I must admit that it was Seinfeld’s name that drew me to the show. He has been Marder’s greatest public champion, writing introductions for the books, and outing their true author on TV (after others took credit). On YouTube, one can find a 2013 video of Seinfeld and Marder spitballing ideas for some sort of surrounding narrative on which they might have hung Ted L. Nancy’s letters, although I guess that never materialized.
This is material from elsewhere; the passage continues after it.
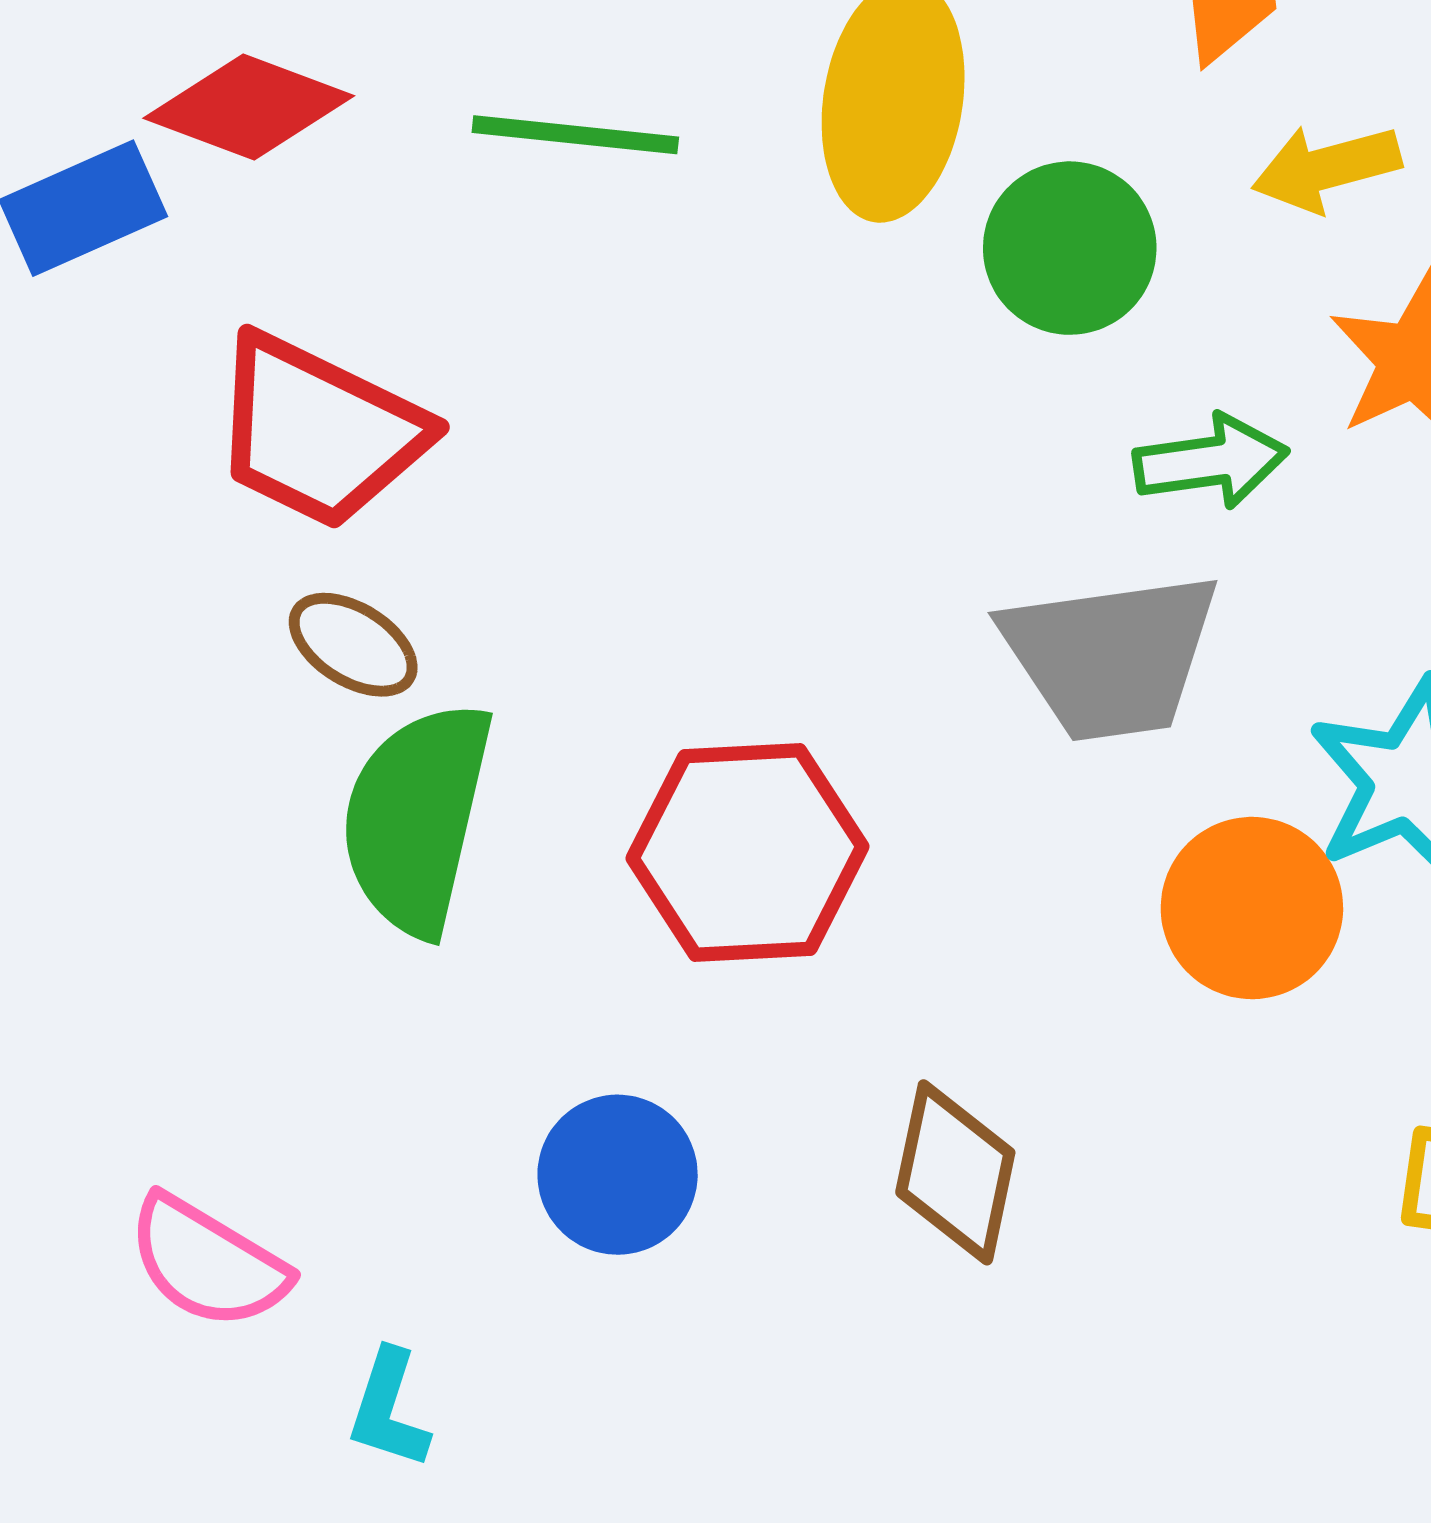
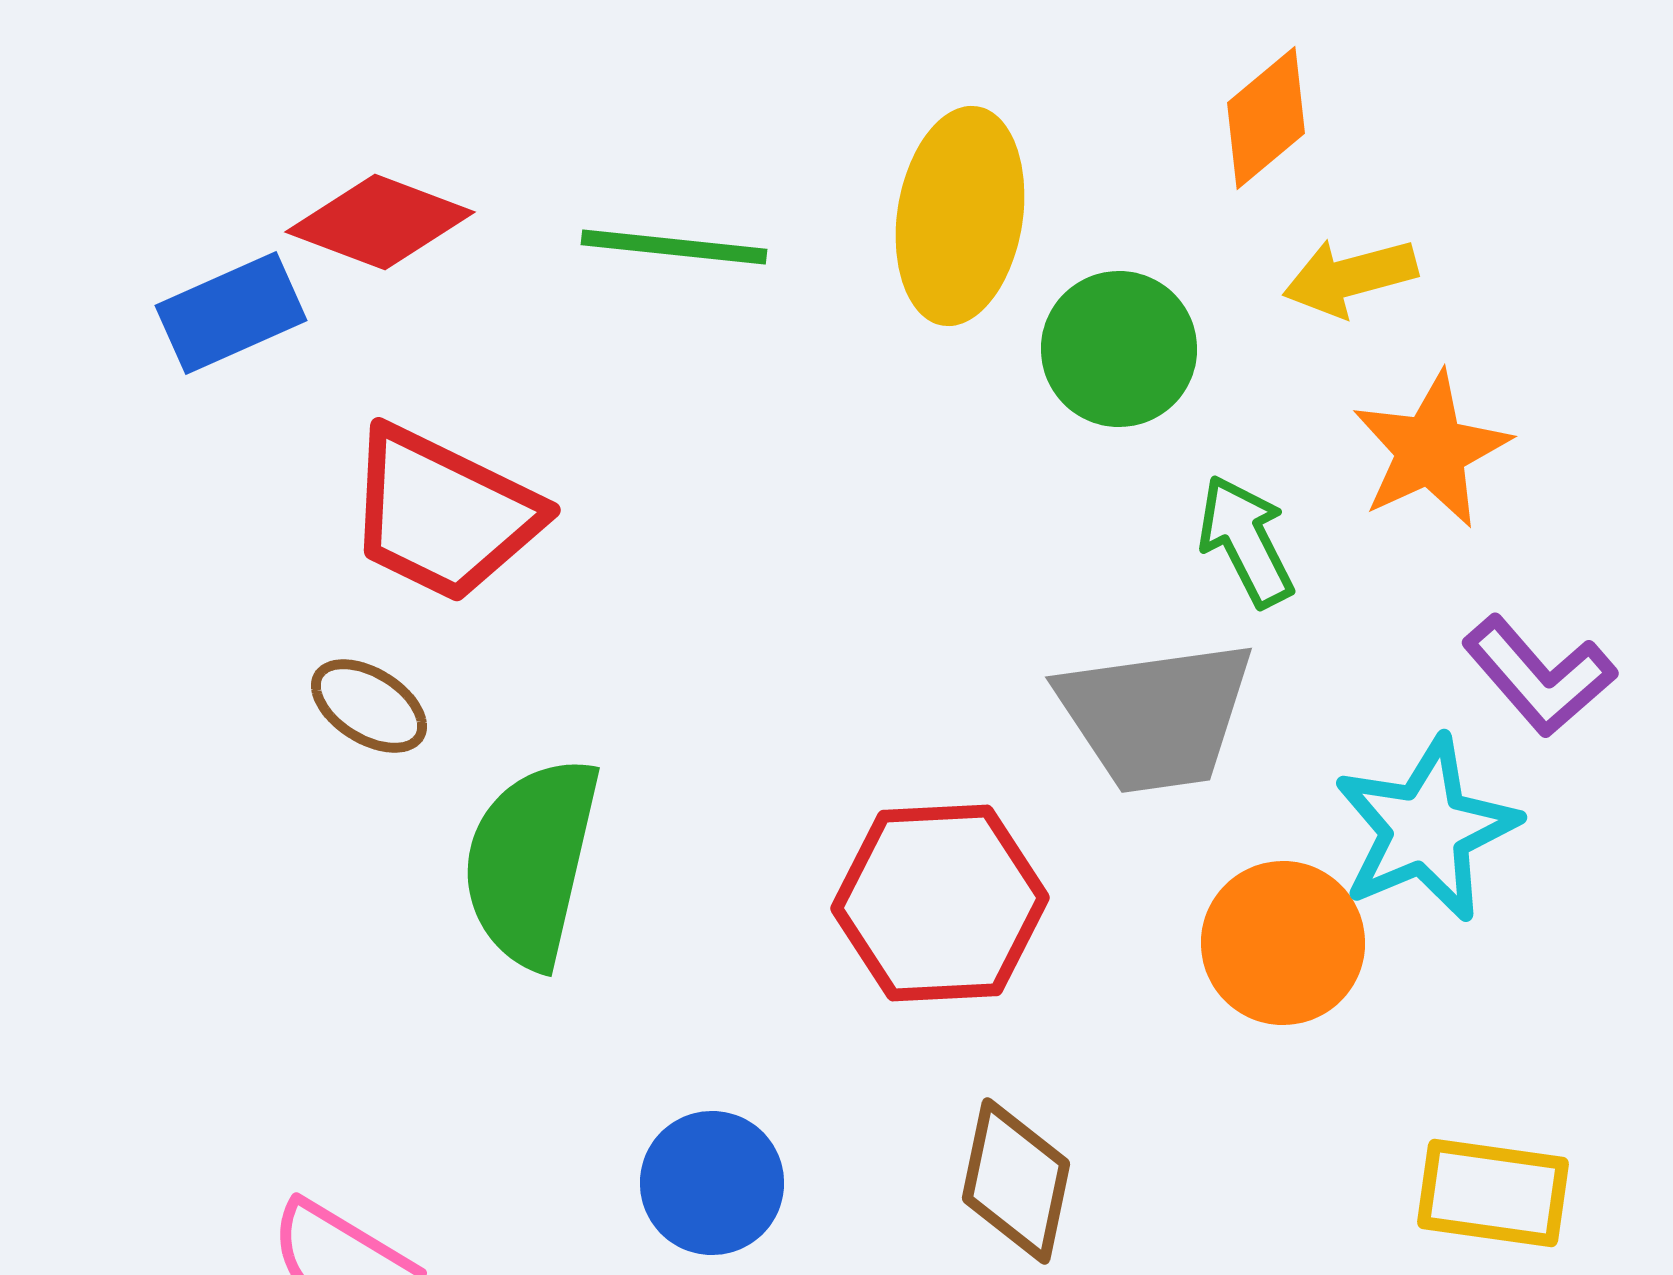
green arrow: (1211, 461) -> (1246, 541), turned -109
brown ellipse: (353, 645) -> (369, 706), moved
red hexagon: (748, 852) -> (940, 903), moved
And who is this “Pierre Balloón” credited as director anyway? In the end, Marder shares the stage with Beth Kennedy, who assumes more than two dozen accents and disguises as the various customer service representatives (for everything from Degree deodorant to Health Guard toilet seat covers), and a clown (Sam Kwasman) who throws confetti and lip-syncs “Pagliacci.” Kennedy’s role requires considerable energy and a modicum of acting ability, as she attempts to channel the spirit in which they replied. Isn’t that the real joke here? That no matter how annoying Nancy’s letters, it’s the job of these hapless corporate spokespeople to treat his requests seriously?

It’s less funny when Nancy addresses a letter to random world leaders, insulting their countries, while requesting a signed photo of the president/prime minister in question. Or maybe it is funny to those who couldn’t locate the Czech Republic on a map, and think the name Vaclav Havel sounds silly. Marder gets a laugh when he props a signed photo of Havel on his desk, ignoring the fact that such an artifact would hold genuine value to anyone with a passing awareness of the philosopher-turned-president’s contributions to democracy. Certainly, Havel (an accomplished playwright) would have known how to turn this mess into a proper piece of theater.
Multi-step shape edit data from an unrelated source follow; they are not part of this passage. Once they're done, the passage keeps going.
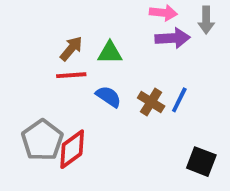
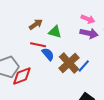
red line: (71, 75) -> (38, 45), moved
brown cross: (151, 102) -> (69, 63), size x1.5

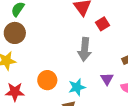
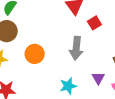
orange circle: (47, 80) -> (35, 54), moved

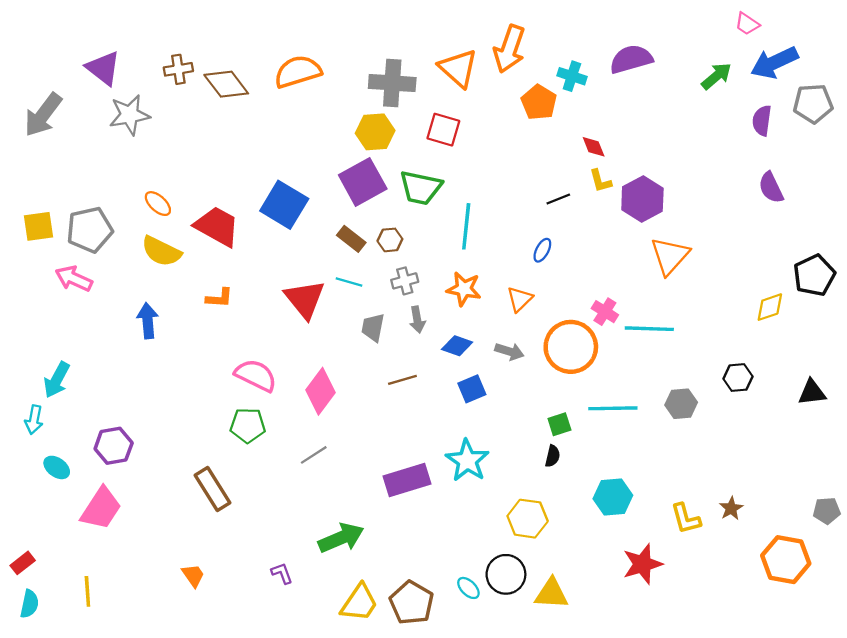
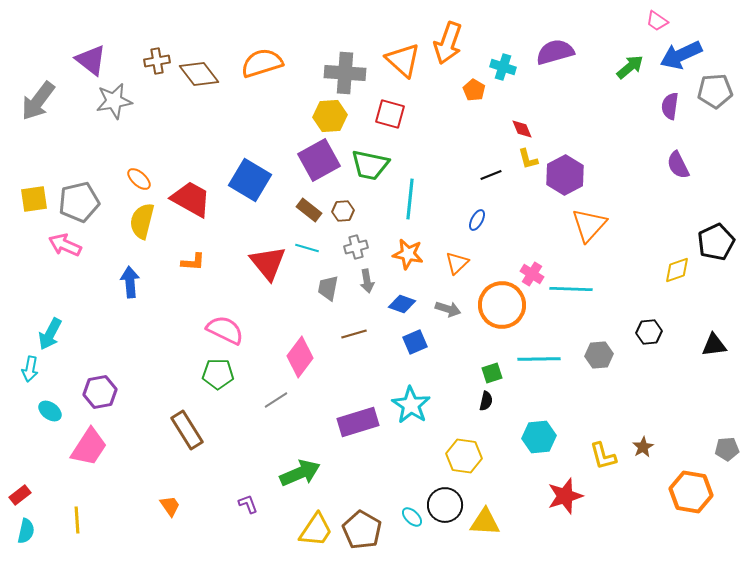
orange pentagon: (539, 102) -> (474, 90), size x0.7
yellow semicircle: (161, 251) -> (142, 221), turned 78
pink diamond: (321, 391) -> (300, 357), moved

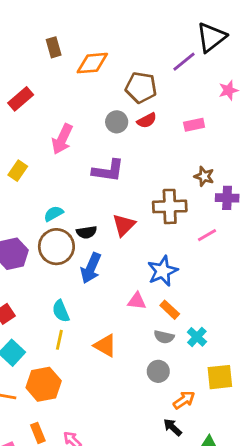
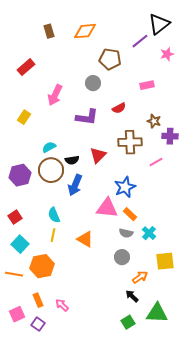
orange diamond: (92, 63) -> (85, 31), moved
pink star: (228, 90) -> (167, 54), moved
red semicircle: (147, 120) -> (119, 108), moved
pink triangle: (137, 301) -> (107, 208), size x1.6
Perhaps I’m missing the joke. Still, it’s strange that Marder’s shtick depends on sounding credible enough to elicit a response, while his goal is to be so outrageous that his targets can’t possibly sustain the conversation (as when he counters Nordstrom’s polite reply to his already-bizarre request to purchase a mannequin that reminds him of a dead neighbor with a new demand, this time to buy a younger model from the athletic department).

Since the jokes work best in the imagination, we don’t need the goofy photos, nor Alan Marder’s ridiculous illustrations (familiar to readers of the books, or those who know Ted L. Nancy’s “Scammers” series from Hulu). And while amusing to see a clip in which “The Office’s” Oscar Martinez hand-deliver a set of Mickey Mantle’s toenails to the Baseball Hall of Fame, the inclusion of such video sketches further begs the question what this show is doing on stage in the first place.

In summary, it turns out that trying to be funny while writing obnoxious letters is harder than it looks. But then, so is sitting through them.